---- Data shown

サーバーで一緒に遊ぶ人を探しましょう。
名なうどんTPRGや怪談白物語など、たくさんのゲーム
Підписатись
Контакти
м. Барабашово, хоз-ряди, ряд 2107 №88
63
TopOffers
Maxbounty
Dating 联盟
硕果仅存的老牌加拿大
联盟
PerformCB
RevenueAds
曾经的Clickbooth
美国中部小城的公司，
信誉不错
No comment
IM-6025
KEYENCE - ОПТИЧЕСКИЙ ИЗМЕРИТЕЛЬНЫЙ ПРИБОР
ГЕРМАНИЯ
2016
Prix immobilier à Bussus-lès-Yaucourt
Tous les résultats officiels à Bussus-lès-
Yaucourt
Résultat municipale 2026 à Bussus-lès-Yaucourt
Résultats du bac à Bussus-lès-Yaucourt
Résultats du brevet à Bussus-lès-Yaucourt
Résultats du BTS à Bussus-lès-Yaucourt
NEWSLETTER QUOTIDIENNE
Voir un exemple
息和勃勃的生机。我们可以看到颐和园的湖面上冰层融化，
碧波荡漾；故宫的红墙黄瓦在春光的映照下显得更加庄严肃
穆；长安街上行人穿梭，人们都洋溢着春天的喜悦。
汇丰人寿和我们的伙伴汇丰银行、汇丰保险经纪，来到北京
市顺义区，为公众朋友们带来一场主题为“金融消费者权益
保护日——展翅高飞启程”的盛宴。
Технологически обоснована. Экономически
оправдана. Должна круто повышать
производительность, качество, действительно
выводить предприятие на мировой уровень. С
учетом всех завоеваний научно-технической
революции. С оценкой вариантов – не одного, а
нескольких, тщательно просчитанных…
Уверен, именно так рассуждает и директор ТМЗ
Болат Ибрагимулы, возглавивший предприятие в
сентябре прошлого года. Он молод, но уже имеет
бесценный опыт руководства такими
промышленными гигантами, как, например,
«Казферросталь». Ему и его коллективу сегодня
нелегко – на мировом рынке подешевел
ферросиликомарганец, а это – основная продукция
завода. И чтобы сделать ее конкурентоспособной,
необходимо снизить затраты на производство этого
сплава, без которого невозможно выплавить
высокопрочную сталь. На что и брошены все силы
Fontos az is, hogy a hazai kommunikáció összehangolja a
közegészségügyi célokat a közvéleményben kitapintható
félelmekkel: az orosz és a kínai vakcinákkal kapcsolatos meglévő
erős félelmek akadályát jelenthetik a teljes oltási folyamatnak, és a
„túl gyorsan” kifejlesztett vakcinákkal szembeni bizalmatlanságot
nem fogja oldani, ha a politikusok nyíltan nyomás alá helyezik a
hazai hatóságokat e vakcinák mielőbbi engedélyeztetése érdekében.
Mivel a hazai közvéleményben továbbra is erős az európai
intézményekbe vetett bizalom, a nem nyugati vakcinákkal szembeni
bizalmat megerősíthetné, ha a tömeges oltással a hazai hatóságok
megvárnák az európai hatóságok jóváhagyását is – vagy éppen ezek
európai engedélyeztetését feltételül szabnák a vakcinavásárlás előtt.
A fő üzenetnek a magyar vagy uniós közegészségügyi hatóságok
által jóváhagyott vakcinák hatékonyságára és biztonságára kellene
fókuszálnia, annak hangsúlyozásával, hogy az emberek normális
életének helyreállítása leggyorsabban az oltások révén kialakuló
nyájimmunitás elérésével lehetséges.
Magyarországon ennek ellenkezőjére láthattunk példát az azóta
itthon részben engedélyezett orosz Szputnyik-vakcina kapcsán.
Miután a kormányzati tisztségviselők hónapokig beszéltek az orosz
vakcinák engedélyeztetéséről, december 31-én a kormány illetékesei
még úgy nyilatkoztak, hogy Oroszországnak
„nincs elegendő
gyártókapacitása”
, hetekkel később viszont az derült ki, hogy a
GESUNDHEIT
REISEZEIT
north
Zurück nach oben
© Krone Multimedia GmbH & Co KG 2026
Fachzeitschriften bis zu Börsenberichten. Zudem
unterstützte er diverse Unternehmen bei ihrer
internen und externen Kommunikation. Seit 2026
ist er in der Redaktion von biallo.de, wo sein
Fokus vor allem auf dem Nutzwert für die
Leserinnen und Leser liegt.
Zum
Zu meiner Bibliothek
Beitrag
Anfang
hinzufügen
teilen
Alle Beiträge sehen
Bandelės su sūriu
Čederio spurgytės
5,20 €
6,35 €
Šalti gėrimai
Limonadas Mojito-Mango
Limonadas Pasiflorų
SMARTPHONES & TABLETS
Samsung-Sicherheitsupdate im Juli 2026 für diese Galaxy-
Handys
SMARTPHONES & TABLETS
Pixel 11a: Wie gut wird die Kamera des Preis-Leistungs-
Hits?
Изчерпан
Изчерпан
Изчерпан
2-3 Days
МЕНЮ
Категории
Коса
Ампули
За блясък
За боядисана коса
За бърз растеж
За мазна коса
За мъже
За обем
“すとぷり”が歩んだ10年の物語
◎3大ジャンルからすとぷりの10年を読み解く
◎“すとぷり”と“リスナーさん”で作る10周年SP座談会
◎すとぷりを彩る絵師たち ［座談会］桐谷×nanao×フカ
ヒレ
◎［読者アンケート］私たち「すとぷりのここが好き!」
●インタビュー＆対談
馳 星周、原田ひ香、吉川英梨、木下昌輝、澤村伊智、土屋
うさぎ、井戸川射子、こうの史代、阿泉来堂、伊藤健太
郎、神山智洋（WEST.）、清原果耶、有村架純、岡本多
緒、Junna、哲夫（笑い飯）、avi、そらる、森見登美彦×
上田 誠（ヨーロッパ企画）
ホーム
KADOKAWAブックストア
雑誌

--------

Whatever appears in the data above must be copied word for word.

サーバーで一緒に遊ぶ人を探しましょう。
名なうどんTPRGや怪談白物語など、たくさんのゲーム
Підписатись
Контакти
м. Барабашово, хоз-ряди, ряд 2107 №88
63
TopOffers
Maxbounty
Dating 联盟
硕果仅存的老牌加拿大
联盟
PerformCB
RevenueAds
曾经的Clickbooth
美国中部小城的公司，
信誉不错
No comment
IM-6025
KEYENCE - ОПТИЧЕСКИЙ ИЗМЕРИТЕЛЬНЫЙ ПРИБОР
ГЕРМАНИЯ
2016
Prix immobilier à Bussus-lès-Yaucourt
Tous les résultats officiels à Bussus-lès-
Yaucourt
Résultat municipale 2026 à Bussus-lès-Yaucourt
Résultats du bac à Bussus-lès-Yaucourt
Résultats du brevet à Bussus-lès-Yaucourt
Résultats du BTS à Bussus-lès-Yaucourt
NEWSLETTER QUOTIDIENNE
Voir un exemple
息和勃勃的生机。我们可以看到颐和园的湖面上冰层融化，
碧波荡漾；故宫的红墙黄瓦在春光的映照下显得更加庄严肃
穆；长安街上行人穿梭，人们都洋溢着春天的喜悦。
汇丰人寿和我们的伙伴汇丰银行、汇丰保险经纪，来到北京
市顺义区，为公众朋友们带来一场主题为“金融消费者权益
保护日——展翅高飞启程”的盛宴。
Технологически обоснована. Экономически
оправдана. Должна круто повышать
производительность, качество, действительно
выводить предприятие на мировой уровень. С
учетом всех завоеваний научно-технической
революции. С оценкой вариантов – не одного, а
нескольких, тщательно просчитанных…
Уверен, именно так рассуждает и директор ТМЗ
Болат Ибрагимулы, возглавивший предприятие в
сентябре прошлого года. Он молод, но уже имеет
бесценный опыт руководства такими
промышленными гигантами, как, например,
«Казферросталь». Ему и его коллективу сегодня
нелегко – на мировом рынке подешевел
ферросиликомарганец, а это – основная продукция
завода. И чтобы сделать ее конкурентоспособной,
необходимо снизить затраты на производство этого
сплава, без которого невозможно выплавить
высокопрочную сталь. На что и брошены все силы
Fontos az is, hogy a hazai kommunikáció összehangolja a
közegészségügyi célokat a közvéleményben kitapintható
félelmekkel: az orosz és a kínai vakcinákkal kapcsolatos meglévő
erős félelmek akadályát jelenthetik a teljes oltási folyamatnak, és a
„túl gyorsan” kifejlesztett vakcinákkal szembeni bizalmatlanságot
nem fogja oldani, ha a politikusok nyíltan nyomás alá helyezik a
hazai hatóságokat e vakcinák mielőbbi engedélyeztetése érdekében.
Mivel a hazai közvéleményben továbbra is erős az európai
intézményekbe vetett bizalom, a nem nyugati vakcinákkal szembeni
bizalmat megerősíthetné, ha a tömeges oltással a hazai hatóságok
megvárnák az európai hatóságok jóváhagyását is – vagy éppen ezek
európai engedélyeztetését feltételül szabnák a vakcinavásárlás előtt.
A fő üzenetnek a magyar vagy uniós közegészségügyi hatóságok
által jóváhagyott vakcinák hatékonyságára és biztonságára kellene
fókuszálnia, annak hangsúlyozásával, hogy az emberek normális
életének helyreállítása leggyorsabban az oltások révén kialakuló
nyájimmunitás elérésével lehetséges.
Magyarországon ennek ellenkezőjére láthattunk példát az azóta
itthon részben engedélyezett orosz Szputnyik-vakcina kapcsán.
Miután a kormányzati tisztségviselők hónapokig beszéltek az orosz
vakcinák engedélyeztetéséről, december 31-én a kormány illetékesei
még úgy nyilatkoztak, hogy Oroszországnak
„nincs elegendő
gyártókapacitása”
, hetekkel később viszont az derült ki, hogy a
GESUNDHEIT
REISEZEIT
north
Zurück nach oben
© Krone Multimedia GmbH & Co KG 2026
Fachzeitschriften bis zu Börsenberichten. Zudem
unterstützte er diverse Unternehmen bei ihrer
internen und externen Kommunikation. Seit 2026
ist er in der Redaktion von biallo.de, wo sein
Fokus vor allem auf dem Nutzwert für die
Leserinnen und Leser liegt.
Zum
Zu meiner Bibliothek
Beitrag
Anfang
hinzufügen
teilen
Alle Beiträge sehen
Bandelės su sūriu
Čederio spurgytės
5,20 €
6,35 €
Šalti gėrimai
Limonadas Mojito-Mango
Limonadas Pasiflorų
SMARTPHONES & TABLETS
Samsung-Sicherheitsupdate im Juli 2026 für diese Galaxy-
Handys
SMARTPHONES & TABLETS
Pixel 11a: Wie gut wird die Kamera des Preis-Leistungs-
Hits?
Изчерпан
Изчерпан
Изчерпан
2-3 Days
МЕНЮ
Категории
Коса
Ампули
За блясък
За боядисана коса
За бърз растеж
За мазна коса
За мъже
За обем
“すとぷり”が歩んだ10年の物語
◎3大ジャンルからすとぷりの10年を読み解く
◎“すとぷり”と“リスナーさん”で作る10周年SP座談会
◎すとぷりを彩る絵師たち ［座談会］桐谷×nanao×フカ
ヒレ
◎［読者アンケート］私たち「すとぷりのここが好き!」
●インタビュー＆対談
馳 星周、原田ひ香、吉川英梨、木下昌輝、澤村伊智、土屋
うさぎ、井戸川射子、こうの史代、阿泉来堂、伊藤健太
郎、神山智洋（WEST.）、清原果耶、有村架純、岡本多
緒、Junna、哲夫（笑い飯）、avi、そらる、森見登美彦×
上田 誠（ヨーロッパ企画）
ホーム
KADOKAWAブックストア
雑誌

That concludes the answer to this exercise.